HOW TO COMPLETE THIS TASK: Each entry below must be repeated exactly. Leave the pictures out of it.

*** Opening MATERIALS PROVIDED ***

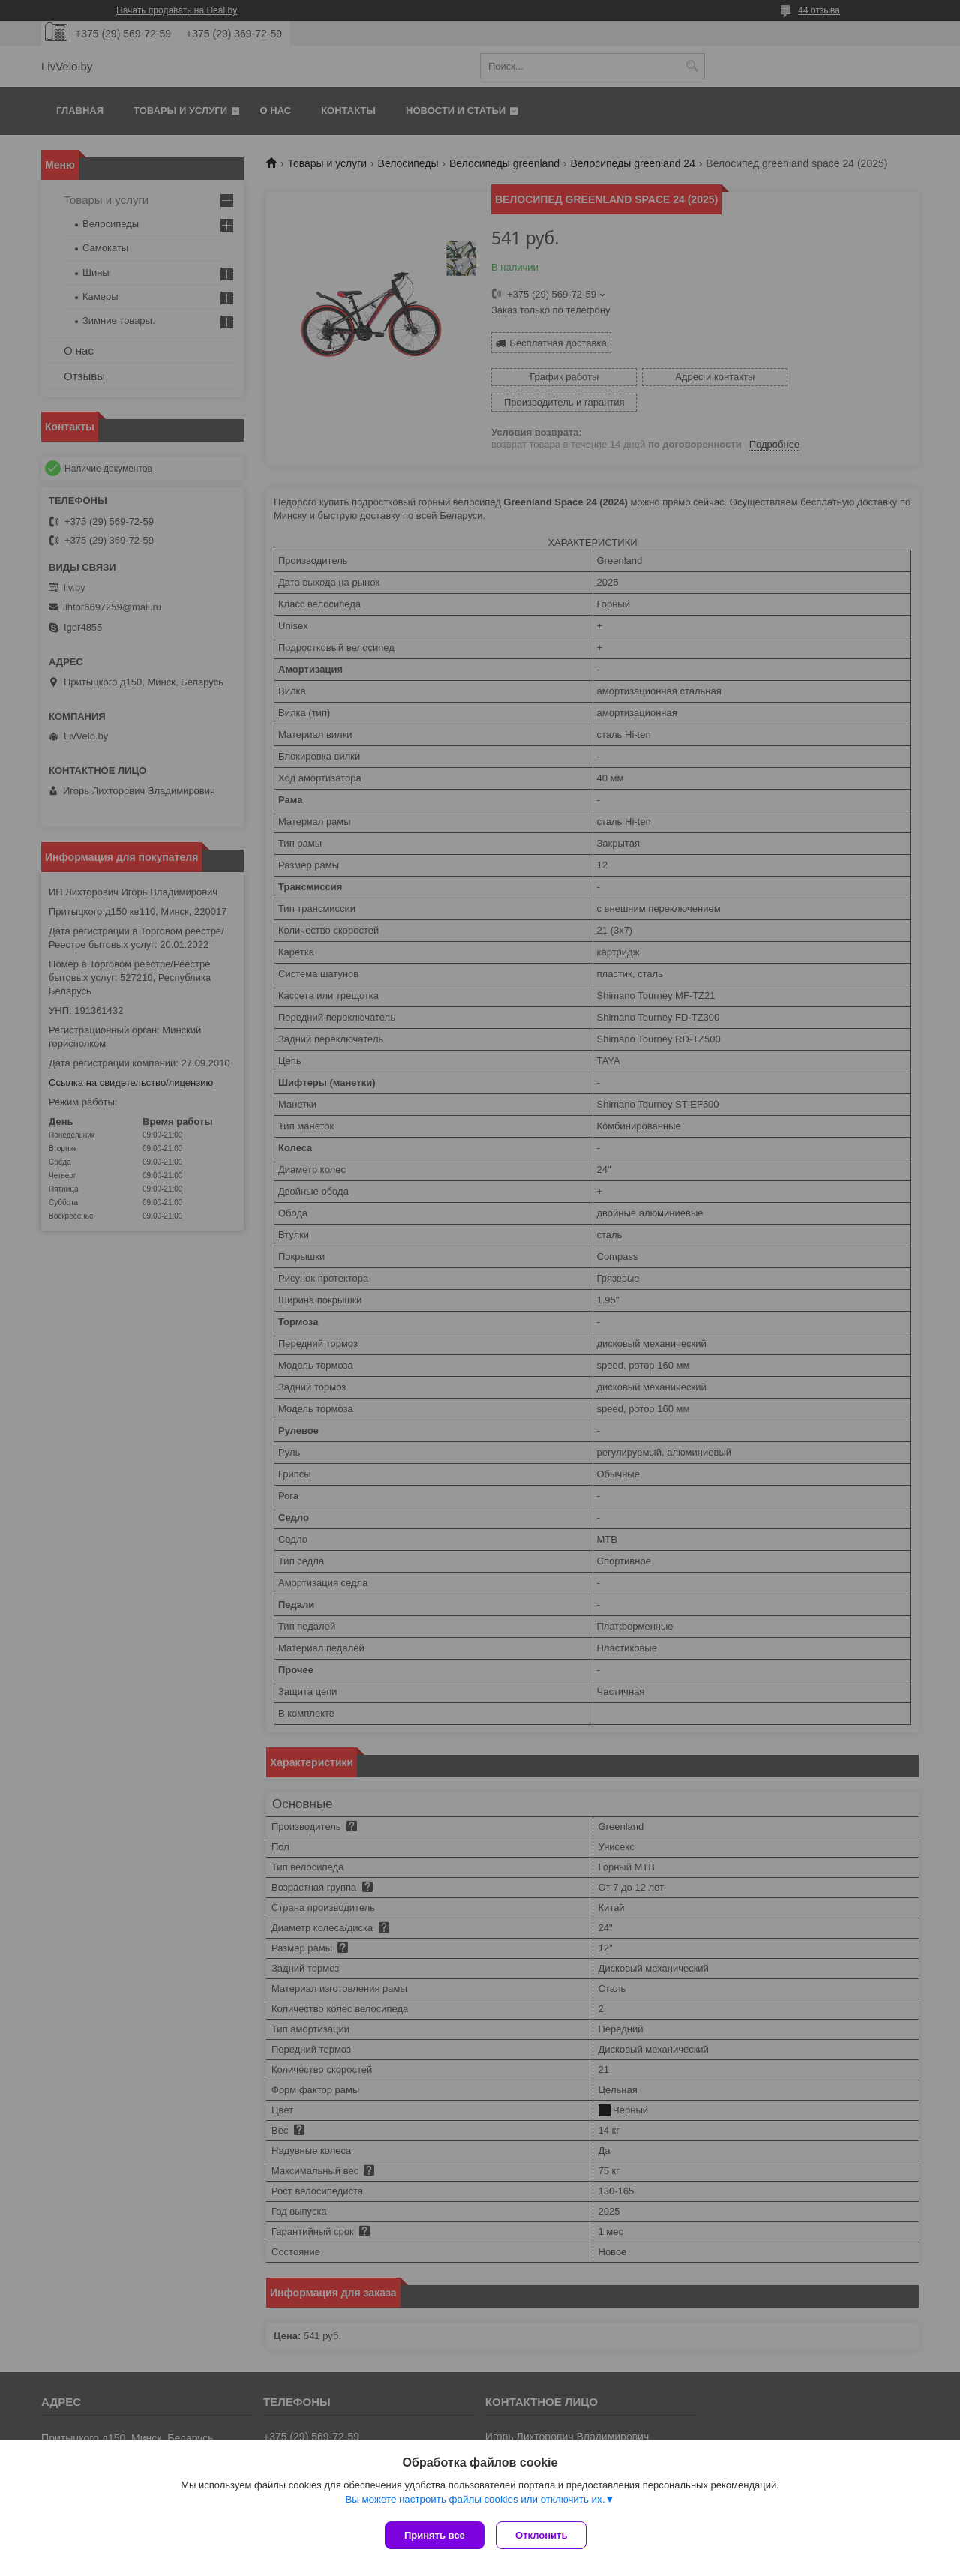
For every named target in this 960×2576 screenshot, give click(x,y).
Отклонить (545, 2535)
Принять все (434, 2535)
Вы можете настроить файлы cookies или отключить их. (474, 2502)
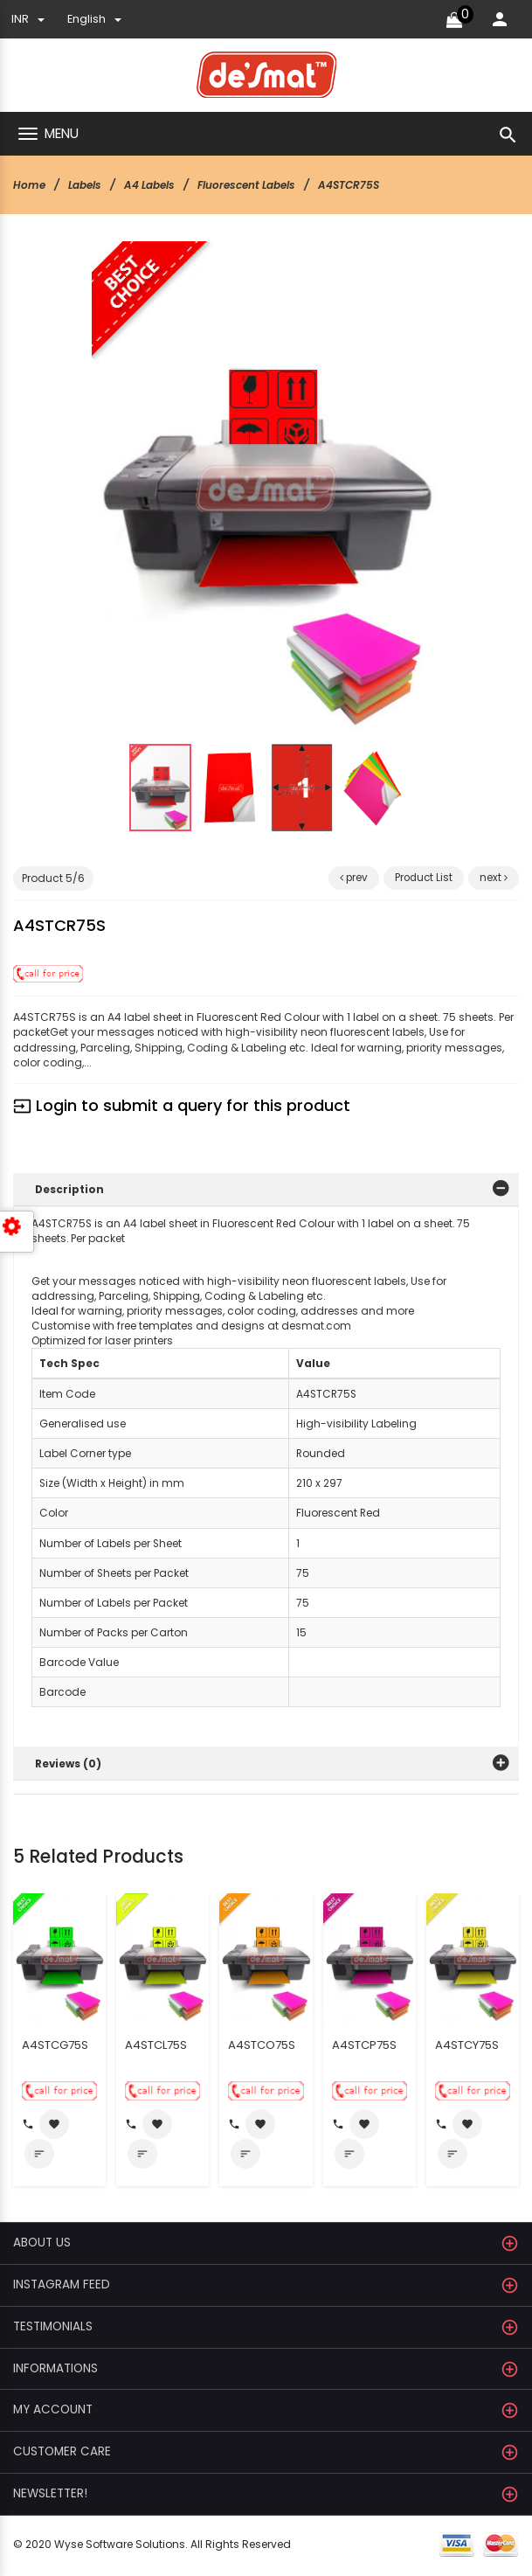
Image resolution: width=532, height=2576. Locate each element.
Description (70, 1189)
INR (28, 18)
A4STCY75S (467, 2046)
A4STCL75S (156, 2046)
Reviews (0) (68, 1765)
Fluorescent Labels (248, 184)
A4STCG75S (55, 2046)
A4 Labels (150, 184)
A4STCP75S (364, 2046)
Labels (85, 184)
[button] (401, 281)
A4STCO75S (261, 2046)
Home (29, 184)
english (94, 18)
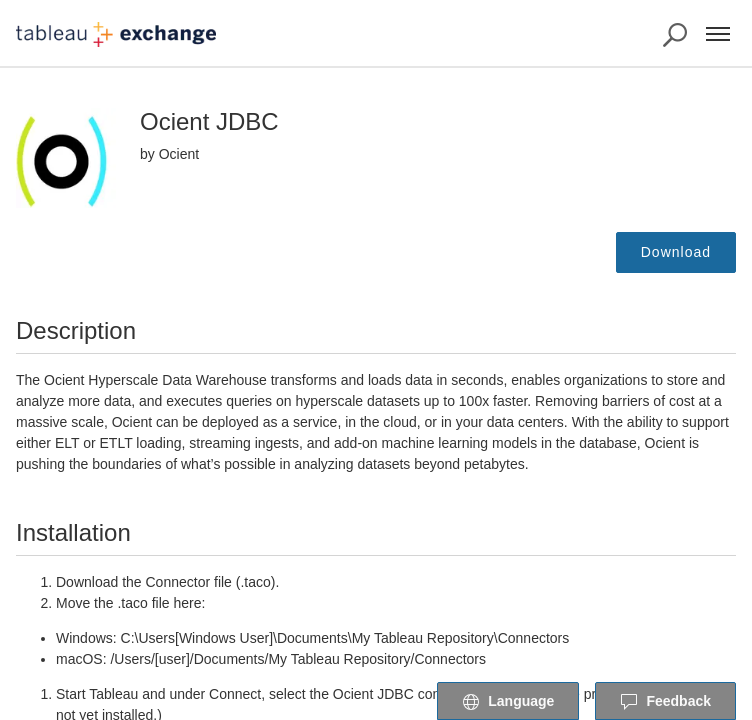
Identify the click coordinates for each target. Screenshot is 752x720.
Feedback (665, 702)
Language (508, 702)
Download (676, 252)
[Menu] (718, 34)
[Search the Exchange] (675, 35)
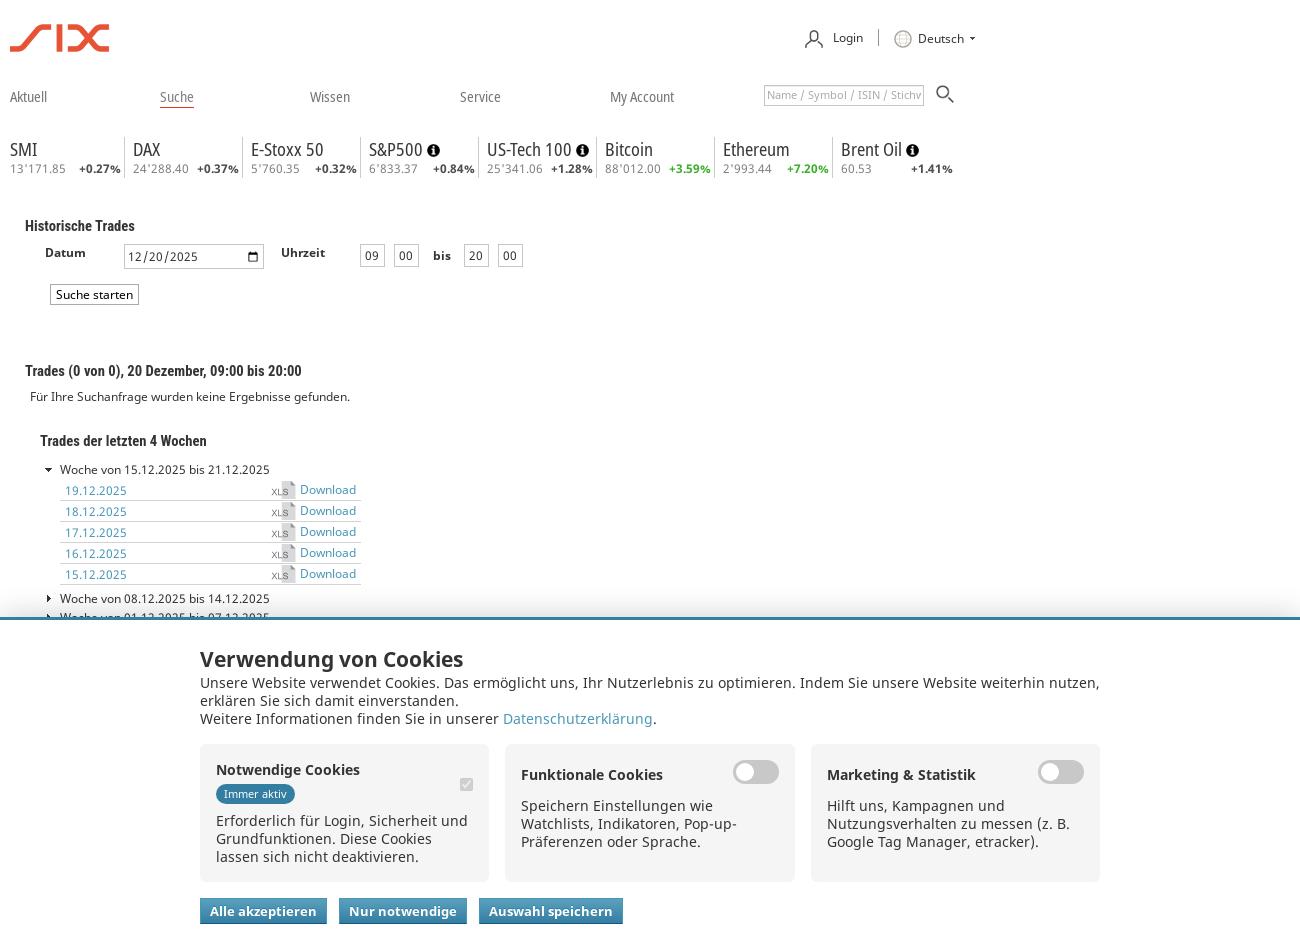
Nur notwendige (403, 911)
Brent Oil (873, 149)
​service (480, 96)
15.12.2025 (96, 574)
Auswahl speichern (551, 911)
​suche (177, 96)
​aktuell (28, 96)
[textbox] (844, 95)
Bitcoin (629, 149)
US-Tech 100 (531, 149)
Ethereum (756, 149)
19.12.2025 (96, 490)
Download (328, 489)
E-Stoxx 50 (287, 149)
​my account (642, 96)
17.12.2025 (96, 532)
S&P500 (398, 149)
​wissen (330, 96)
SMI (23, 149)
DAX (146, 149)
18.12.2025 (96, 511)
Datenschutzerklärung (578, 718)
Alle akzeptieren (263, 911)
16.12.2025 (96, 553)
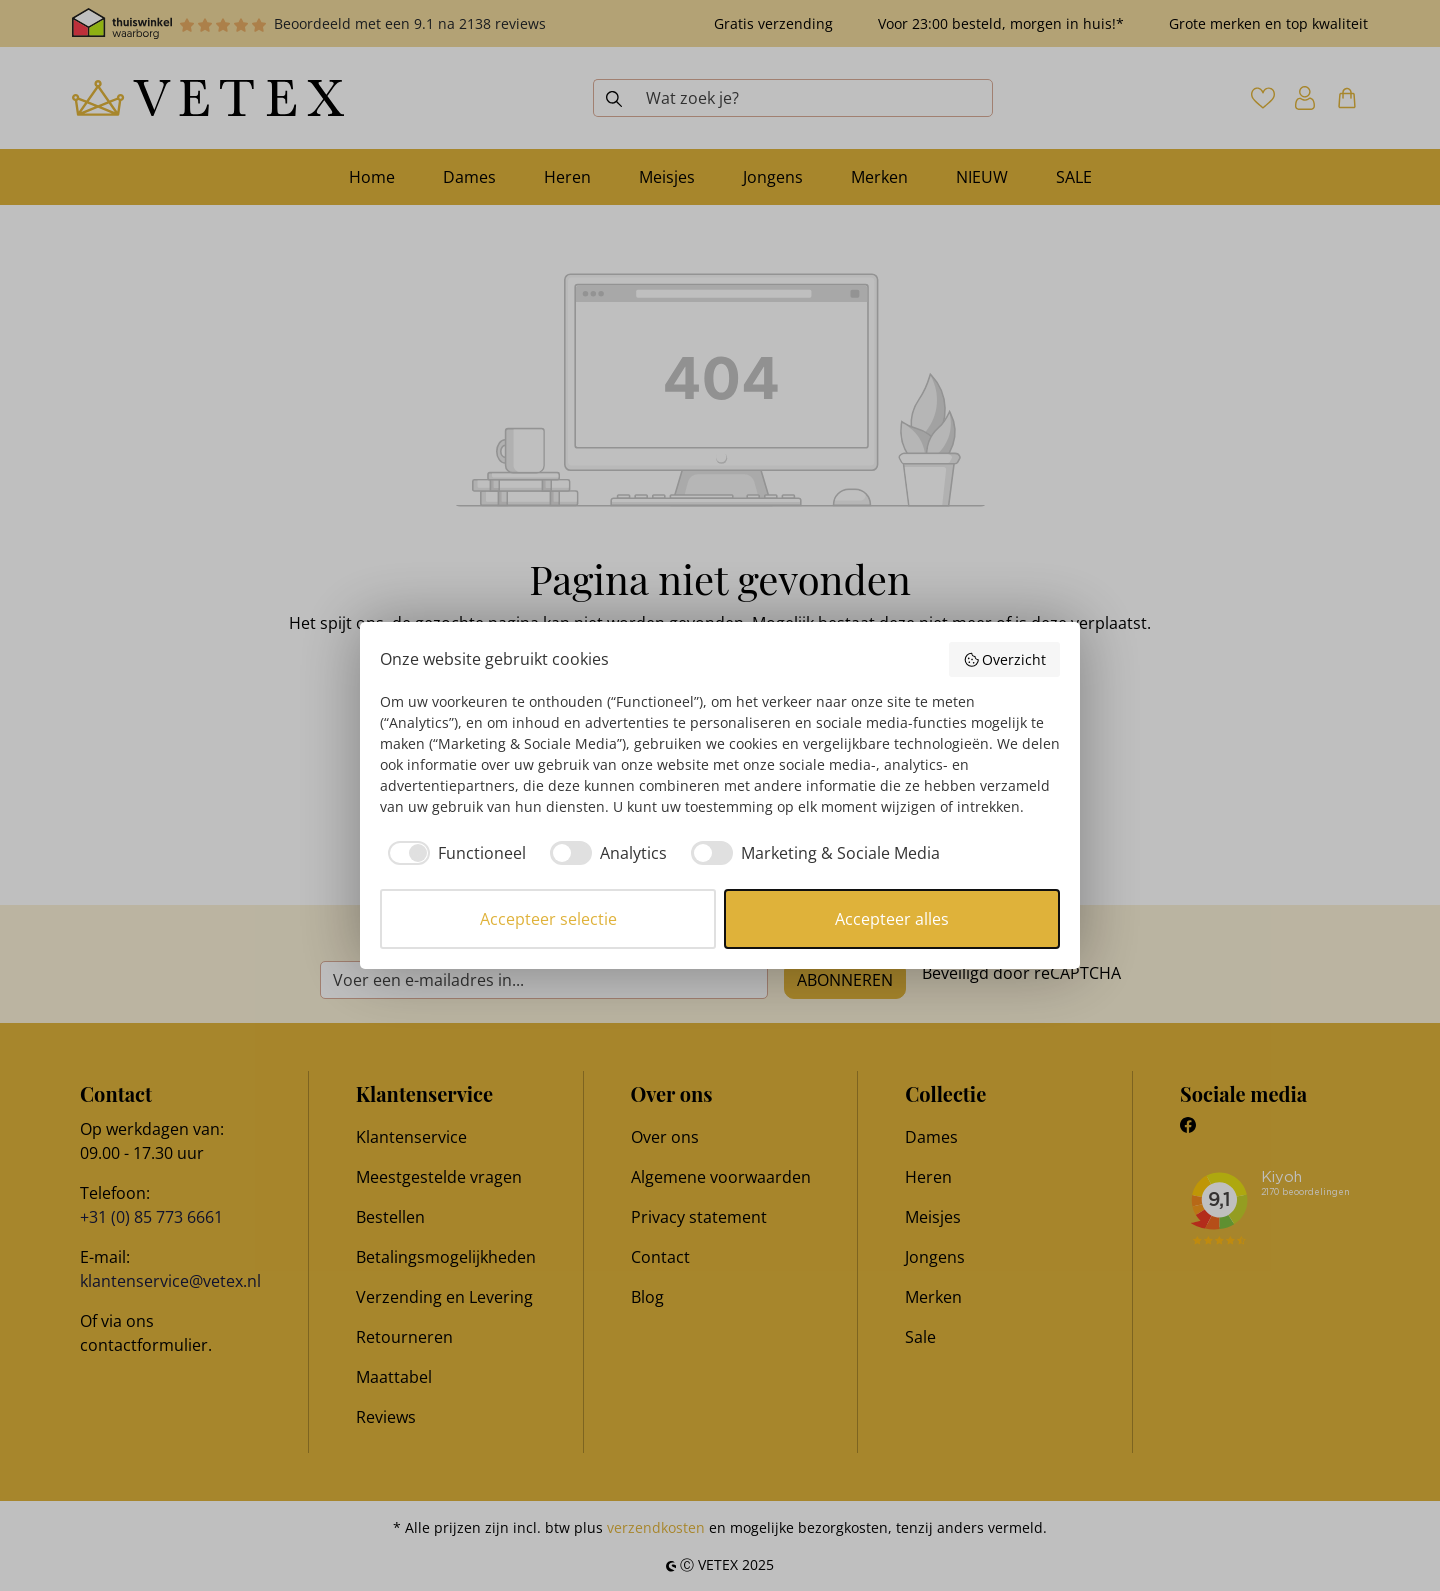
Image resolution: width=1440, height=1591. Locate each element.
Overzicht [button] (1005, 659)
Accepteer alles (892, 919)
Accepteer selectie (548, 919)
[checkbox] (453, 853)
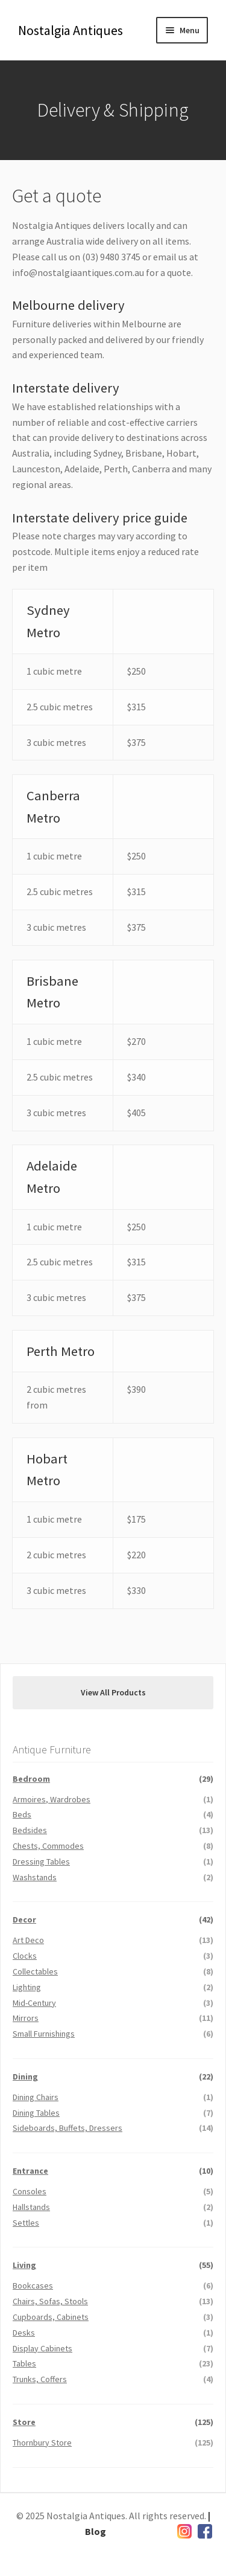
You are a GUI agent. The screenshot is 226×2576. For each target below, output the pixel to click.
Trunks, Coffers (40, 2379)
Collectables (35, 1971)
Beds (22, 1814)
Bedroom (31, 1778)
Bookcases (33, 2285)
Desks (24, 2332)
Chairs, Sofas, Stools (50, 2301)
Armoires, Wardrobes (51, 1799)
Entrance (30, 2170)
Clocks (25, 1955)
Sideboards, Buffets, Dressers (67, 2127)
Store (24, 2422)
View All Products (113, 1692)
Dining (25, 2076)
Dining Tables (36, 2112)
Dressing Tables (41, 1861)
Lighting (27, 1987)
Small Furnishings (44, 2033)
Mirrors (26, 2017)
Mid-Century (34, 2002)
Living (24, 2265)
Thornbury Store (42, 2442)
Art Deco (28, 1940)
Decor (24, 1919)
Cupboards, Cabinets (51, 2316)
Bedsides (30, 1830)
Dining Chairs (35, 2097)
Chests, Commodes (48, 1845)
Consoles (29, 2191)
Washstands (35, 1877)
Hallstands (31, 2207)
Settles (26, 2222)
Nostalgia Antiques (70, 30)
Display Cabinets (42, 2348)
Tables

*** Closing MATERIALS PROVIDED ***

SOLUTION:
For every named target in this 960×2576 screenshot, give click(x,y).
Отклонить (545, 2535)
Принять все (434, 2535)
Вы можете настроить файлы cookies или отключить их. (474, 2502)
Image resolution: width=532, height=2576. Locate each element.
Description (70, 1189)
INR (28, 18)
A4STCY75S (467, 2046)
A4STCL75S (156, 2046)
Reviews (0) (68, 1765)
Fluorescent Labels (248, 184)
A4STCG75S (55, 2046)
A4 Labels (150, 184)
A4STCP75S (364, 2046)
Labels (85, 184)
[button] (401, 281)
A4STCO75S (261, 2046)
Home (29, 184)
english (94, 18)
Identify the click coordinates for each target. Screenshot is 752x720.
Feedback (665, 702)
Language (508, 702)
Download (676, 252)
[Menu] (718, 34)
[Search the Exchange] (675, 35)
Nur notwendige (403, 911)
Brent Oil (873, 149)
​service (480, 96)
15.12.2025 (96, 574)
Auswahl speichern (551, 911)
​suche (177, 96)
​aktuell (28, 96)
[textbox] (844, 95)
Bitcoin (629, 149)
US-Tech 100 (531, 149)
Ethereum (756, 149)
19.12.2025 (96, 490)
Download (328, 489)
E-Stoxx 50 (287, 149)
​my account (642, 96)
17.12.2025 (96, 532)
S&P500 (398, 149)
​wissen (330, 96)
SMI (23, 149)
DAX (146, 149)
18.12.2025 (96, 511)
Datenschutzerklärung (578, 718)
Alle akzeptieren (263, 911)
16.12.2025 (96, 553)
Image resolution: width=1440, height=1591. Locate each element.
Overzicht [button] (1005, 659)
Accepteer alles (892, 919)
Accepteer selectie (548, 919)
[checkbox] (453, 853)
You are a GUI agent. The screenshot is 226×2576. For each target below, output the pixel to click.
Trunks, Coffers (40, 2379)
Collectables (35, 1971)
Beds (22, 1814)
Bedroom (31, 1778)
Bookcases (33, 2285)
Desks (24, 2332)
Chairs, Sofas, Stools (50, 2301)
Armoires, Wardrobes (51, 1799)
Entrance (30, 2170)
Clocks (25, 1955)
Sideboards, Buffets, Dressers (67, 2127)
Store (24, 2422)
View All Products (113, 1692)
Dining (25, 2076)
Dining Tables (36, 2112)
Dressing Tables (41, 1861)
Lighting (27, 1987)
Small Furnishings (44, 2033)
Mirrors (26, 2017)
Mid-Century (34, 2002)
Living (24, 2265)
Thornbury Store (42, 2442)
Art Deco (28, 1940)
Decor (24, 1919)
Cupboards, Cabinets (51, 2316)
Bedsides (30, 1830)
Dining Chairs (35, 2097)
Chests, Commodes (48, 1845)
Consoles (29, 2191)
Washstands (35, 1877)
Hallstands (31, 2207)
Settles (26, 2222)
Nostalgia Antiques (70, 30)
Display Cabinets (42, 2348)
Tables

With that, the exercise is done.